A lo largo de la historia el espejo ha sido un símbolo recurrente en la creación artística y en el folclore, debido a su variado y complejo simbolismo. Sus tipologías son tan diversas, que abarcan desde aquellos que poseen poderes mágicos hasta los que se convierten en puertas interdimensionales.
En la literatura se localiza de manera reiterada en múltiples autores, géneros y obras muy dispares. Algunos ejemplos son: A través del espejo y lo que Alicia encontró allí de Lewis Carroll, donde Alicia se adentra en un mundo fantástico por medio de un espejo. En Valle-Inclán, con sus espejos cóncavos y convexos, que nos muestran una visión deformada de la realidad.

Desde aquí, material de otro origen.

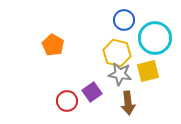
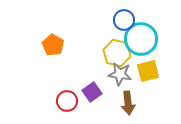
cyan circle: moved 14 px left, 1 px down
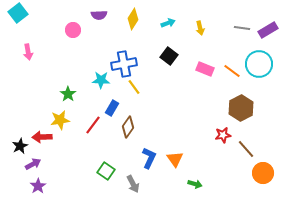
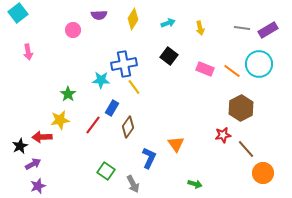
orange triangle: moved 1 px right, 15 px up
purple star: rotated 14 degrees clockwise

En los cuentos, como el de Blancanieves con su espejo mágico o El espejo de Matsuyama, en el que la protagonista cree contemplar en él a su difunta madre.

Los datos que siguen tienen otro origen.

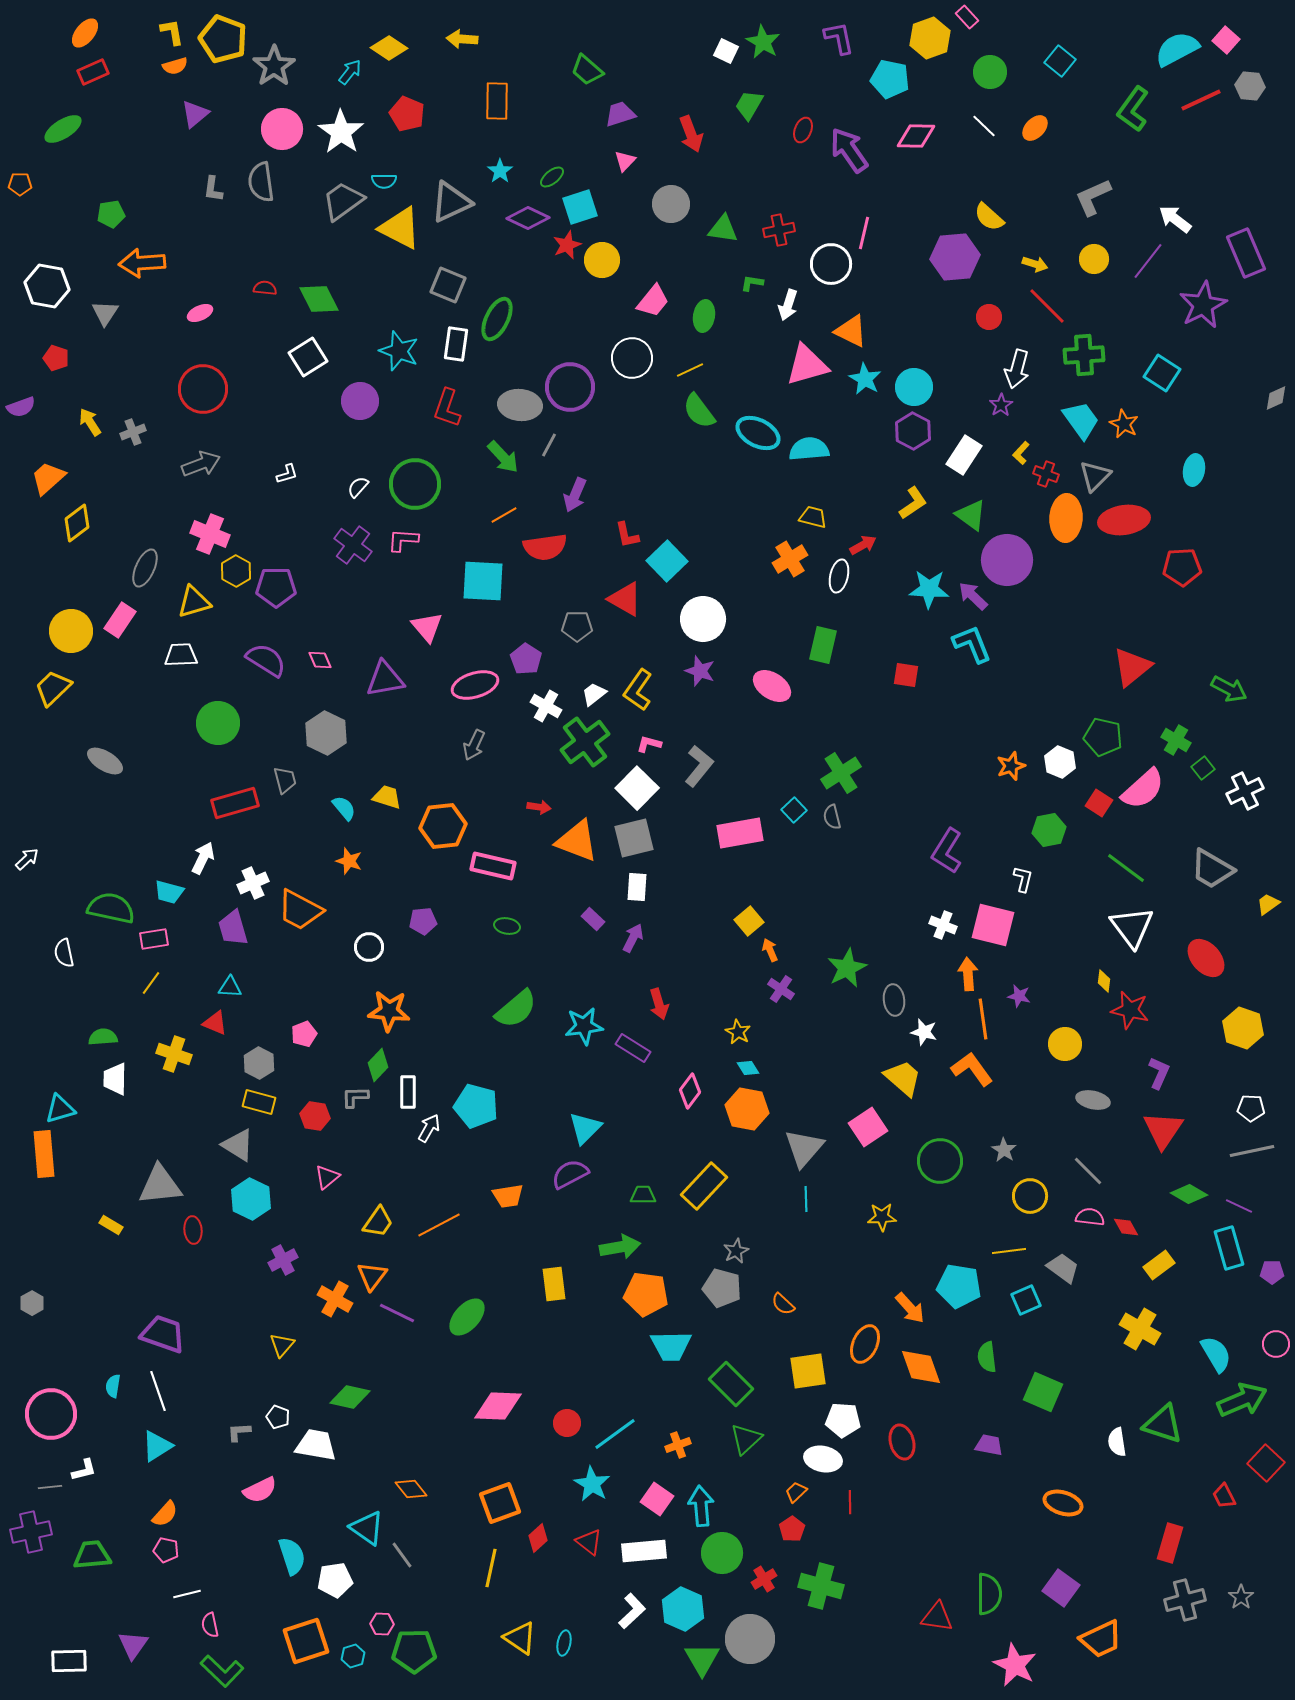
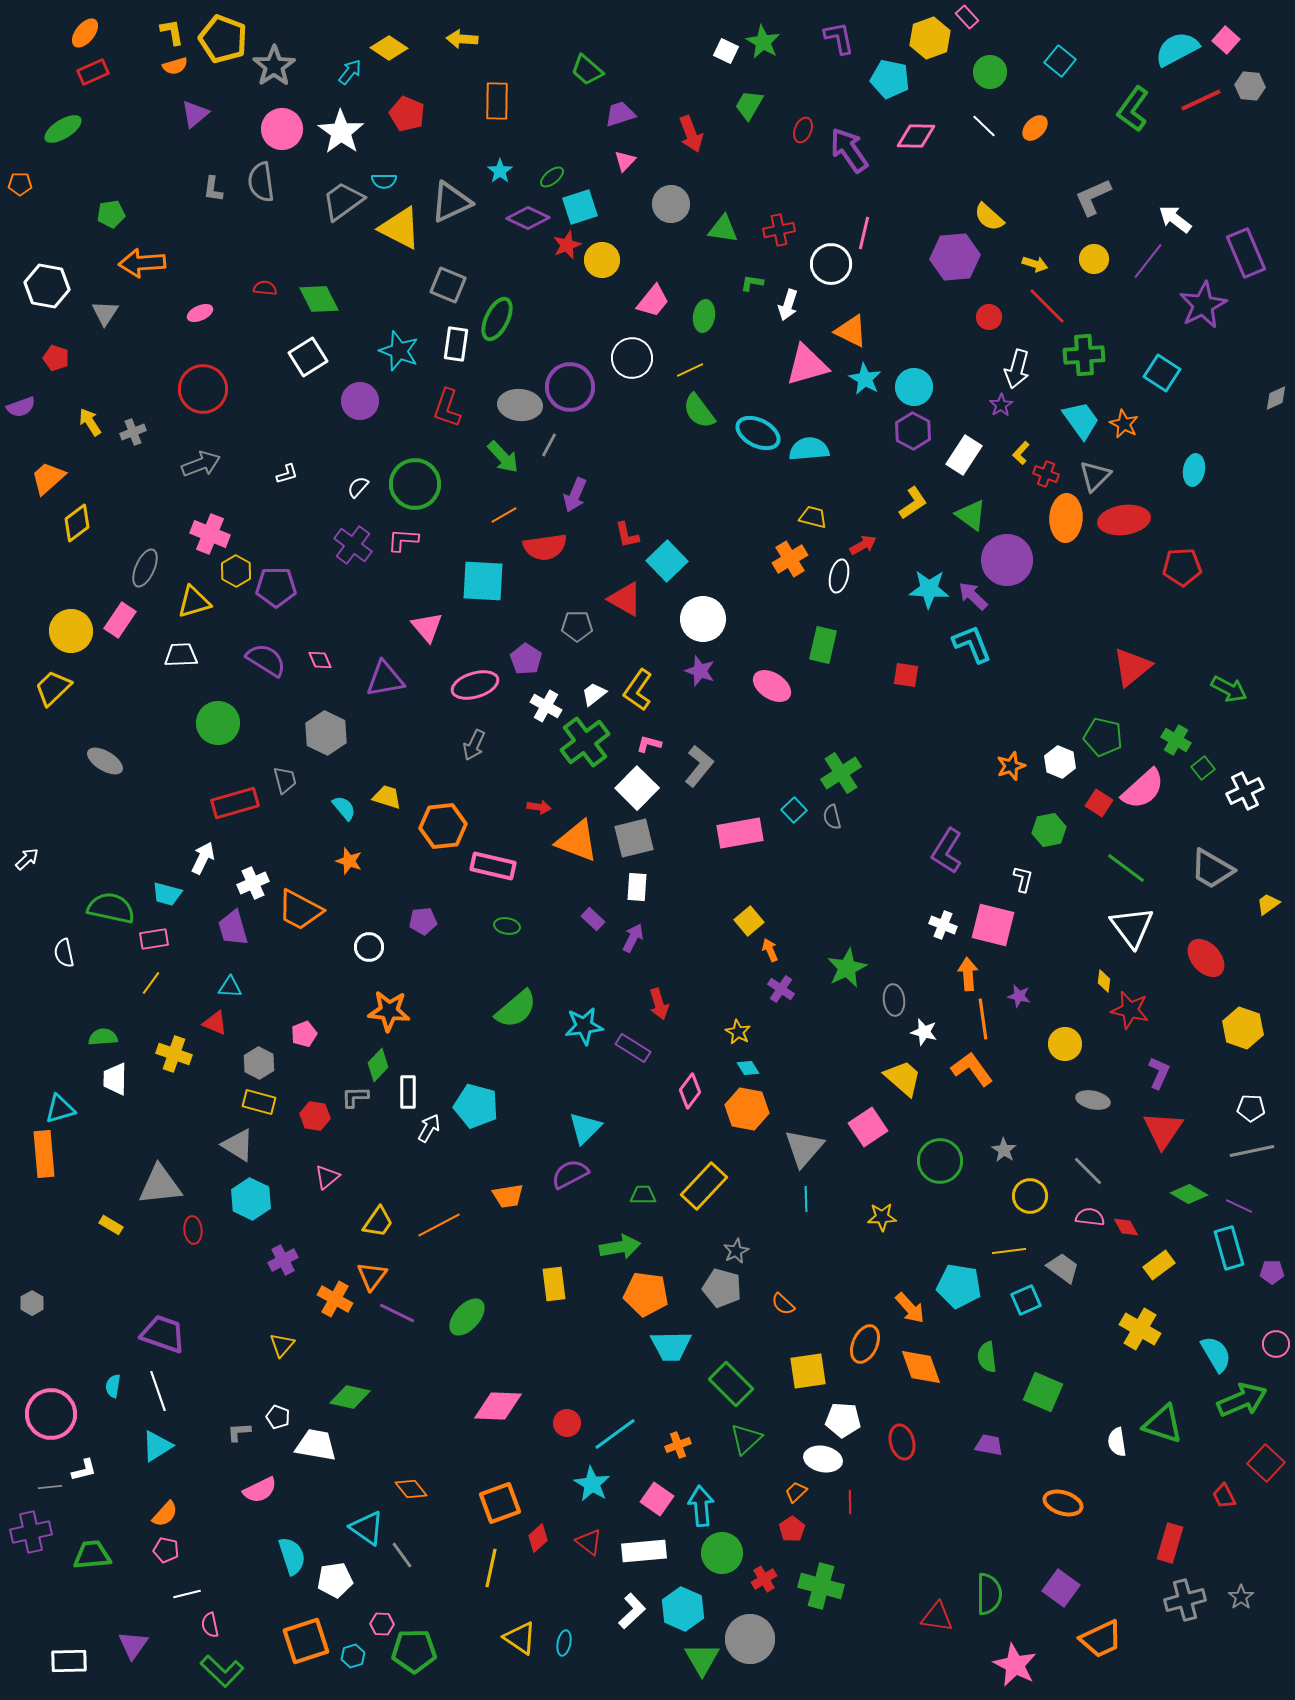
cyan trapezoid at (169, 892): moved 2 px left, 2 px down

En las distintas tradiciones se manifiesta de formas muy variadas y se ha incorporado mediante múltiples imágenes: escudos brillantes y metálicos, fuentes y arroyos, o cristales y diamantes, entre otros.
Para los aztecas el nombre de Tezcatlipoca significa «espejo humeante». Por lo general, este se ha representado como un espejo de obsidiana en la nuca de la deidad, con el que podía adivinar el futuro y conocer lo que albergaba el alma de los hombres. En la mitología clásica se nos presenta en el mito de Perseo por medio de un pulido y lustroso escudo reflectante, con el que el héroe puede observar a Medusa sin convertirse en piedra. En la fábula de Narciso el espejo se identifica con un estanque en el que ve reflejada su propia imagen y de la que se enamora. En el relato de Dioniso, quién al mirarse en él crea la pluralidad.
En algunas de estas fábulas el espejo contiene la idea de reflejo, sin embargo, ¿qué o a quién nos devuelve? Quizás, la verdad o solamente, una representación ilusoria e intangible de nuestro propio ser. Tal vez, la vanidad exacerbada o una versión alterada de nosotros mismos.
El espejo inevitablemente nos induce a pensar sobre nuestra identidad y el conocimiento del yo. En su hondura reside esa consciencia, que desde un universo particular, en ocasiones, observamos en secreto. Se identifica con la existencia, la verdad y la entidad. Aunque, también, nos revela conceptos como los de dualidad, multiplicidad y alteridad. De la misma manera que en el mito de Dioniso, que fue capaz de transformar el uno en otros.
La imagen que descubrimos en el espejo se me antoja una expresión psíquica de lo que somos. Una efigie, que a veces nos sonríe desde el otro lado y, en cambio, otras, mantiene un semblante hierático, semejante a una antigua escultura que nos mira con serena impasibilidad.
Es curioso advertir la manera en la que el hombre se sirve del propio hombre como espejo. Cuando utilizamos la metáfora de «los ojos son el espejo del alma», estos se transforman en los espejos con los que podemos entrever a los demás o, al menos, intuir lo que alberga su interior.
El reflejo que contemplamos en el espejo no es siempre el mismo. Lo podemos entender como una adaptación, una evocación del pasado, una proyección, una trasposición, el intermediario entre lo real y lo irreal, el reverso de una moneda, una suerte de anagrama que refleja un instante fugaz. Si escribimos la palabra «Roma», nos devuelve «Amor». Me pregunto ¿qué nos devolverá el espejo a cada uno al mirarnos en él?
Tal vez, de la misma forma que en el cuadro de El espejo falso de René Magritte (1928), debamos no solo observar lo que existe en el exterior, sino volver nuestros ojos-espejos adentro, donde podamos despertar a esa parte que permanece latente, esperando a que le devolvamos la mirada.